Reminds me of a story I relearned . . .
I learned in my History class, along with you, that there was a battle during the Civil War between two ships - The Merrimack and The Monitor. It made it into the history books that way because the reporter who chronicled the event didn’t have his facts entirely correct. The Merrimack was actually The Virginia but that fact wasn’t reported and didn’t make it into the history books until many years later.
Your emotions belong to you, no one else. They are yours and they are generated by you. It’s only by poor reporting that we have learned otherwise. It’s our conditioning that is the culprit. Our conditioning is the way it is because our conditioners, our personal history teachers, thought it was that way and taught it that way. They were misinformed and so are we because no one along the way stopped to think it through.
Reminds me of another story . . .
Richard Bandler, co founder of NLP, was having a conversation with a client. Here is a paraphrase of that encounter:
CLIENT: He pushes my buttons.
BANDLER: Those buttons that he’s pushing, are they on the inside or the outside? And before you answer, I want you to know that if you say outside, I will have to call men in white coats to take you away. And if they are inside, how would he have access to push them?

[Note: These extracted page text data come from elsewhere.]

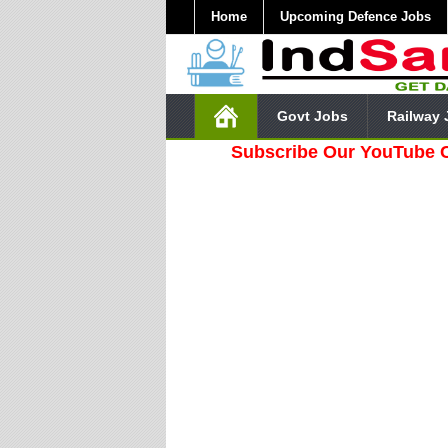
Home
Upcoming Defence Jobs
Govt Jobs
Railway 
Subscribe Our YouTube Channel 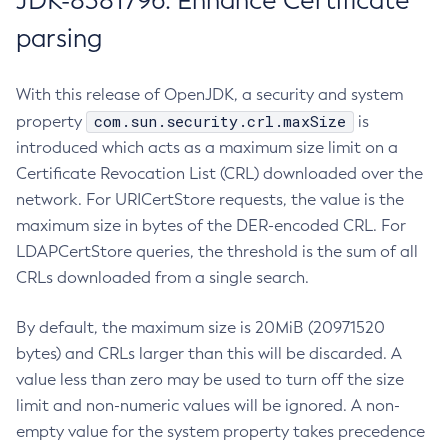
JDK-8381796: Enhance Certificate
parsing
With this release of OpenJDK, a security and system
com.sun.security.crl.maxSize
property
is
introduced which acts as a maximum size limit on a
Certificate Revocation List (CRL) downloaded over the
network. For URICertStore requests, the value is the
maximum size in bytes of the DER-encoded CRL. For
LDAPCertStore queries, the threshold is the sum of all
CRLs downloaded from a single search.
By default, the maximum size is 20MiB (20971520
bytes) and CRLs larger than this will be discarded. A
value less than zero may be used to turn off the size
limit and non-numeric values will be ignored. A non-
empty value for the system property takes precedence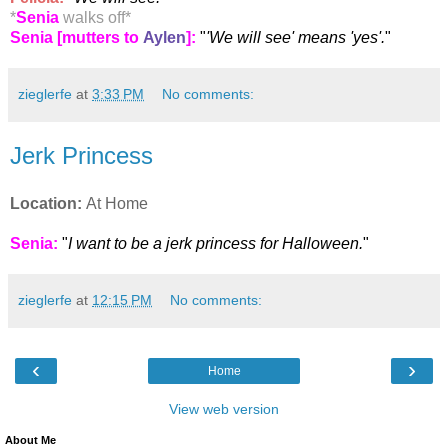
*
Senia
walks off
*
Senia [mutters to
Aylen
]:
"
'We will see' means 'yes'.
"
zieglerfe
at
3:33 PM
No comments:
Jerk Princess
Location:
At Home
Senia:
"
I want to be a jerk princess for Halloween.
"
zieglerfe
at
12:15 PM
No comments:
‹
›
Home
View web version
About Me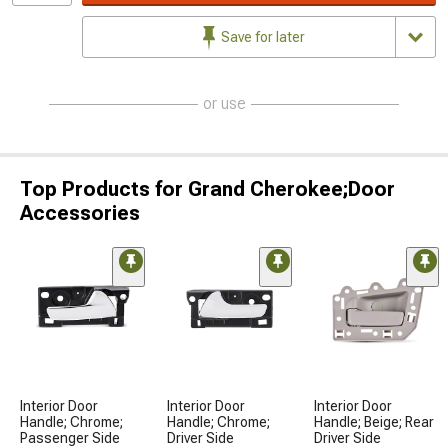
Save for later
or use
Top Products for Grand Cherokee;Door
Accessories
Interior Door
Interior Door
Interior Door
Handle; Chrome;
Handle; Chrome;
Handle; Beige; Rear
Passenger Side
Driver Side
Driver Side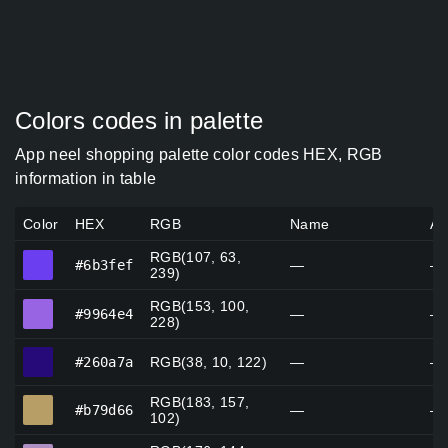
Colors codes in palette
App neel shopping palette color codes HEX, RGB
information in table
Color
HEX
RGB
Name
Al
RGB(107, 63,
#6b3fef
#6b3fef
—
—
239)
RGB(153, 100,
#9964e4
#9964e4
—
—
228)
#260a7a
#260a7a
RGB(38, 10, 122)
—
—
RGB(183, 157,
#b79d66
#b79d66
—
—
102)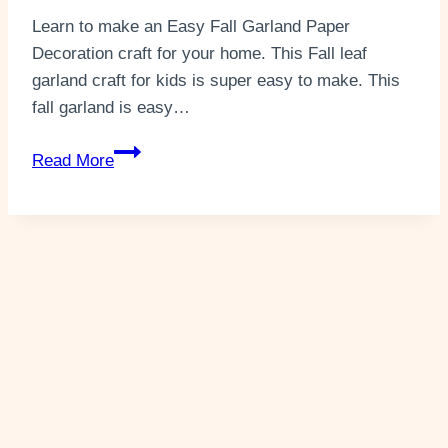
Learn to make an Easy Fall Garland Paper
Decoration craft for your home. This Fall leaf
garland craft for kids is super easy to make. This
fall garland is easy…
DIY
Read More
Easy
Fall
Garland
Paper
Craft
(+2
Templates)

Moral of the story: We are pushing our own buttons through conditioning and making someone else the scapegoat. We don’t want to own these feelings and our solution is to pretend that someone else caused them.
When we scapegoat our feelings, we justify them and keep them in place much longer. If you justify your anger, unhappiness, depressed state, etc. by saying it was caused by something or someone else, you keep those emotional reactions well past their shelf life.
What would happen if you just said, “I’m unhappy”? What if you stopped right there and didn’t add the word “because” to your unhappiness. You would be taking ownership of your unhappiness. You would know it was yours and yours alone. This would cause you to process it much more quickly by taking the time to feel it rather than reassign it.
When you reassign it, you keep it in play and have to deal with it again another day. The ever present temptation is to not feel the feeling. Each time we deny ownership, we elongate the emotion.
It’s the conditioned second step of assigning blame that keeps us from doing what’s necessary - fully feeling the pain.
It’s our pain and we can metabolize it by taking ownership and feeling it in our body. The minute we make feeling our pain a head game, we will make something or someone else responsible for it and stop the feeling process in its tracks.
Scapegoating your pain is to complain and remain insane. Taking ownership of your emotions is the quickest way to flush your pain down the drain.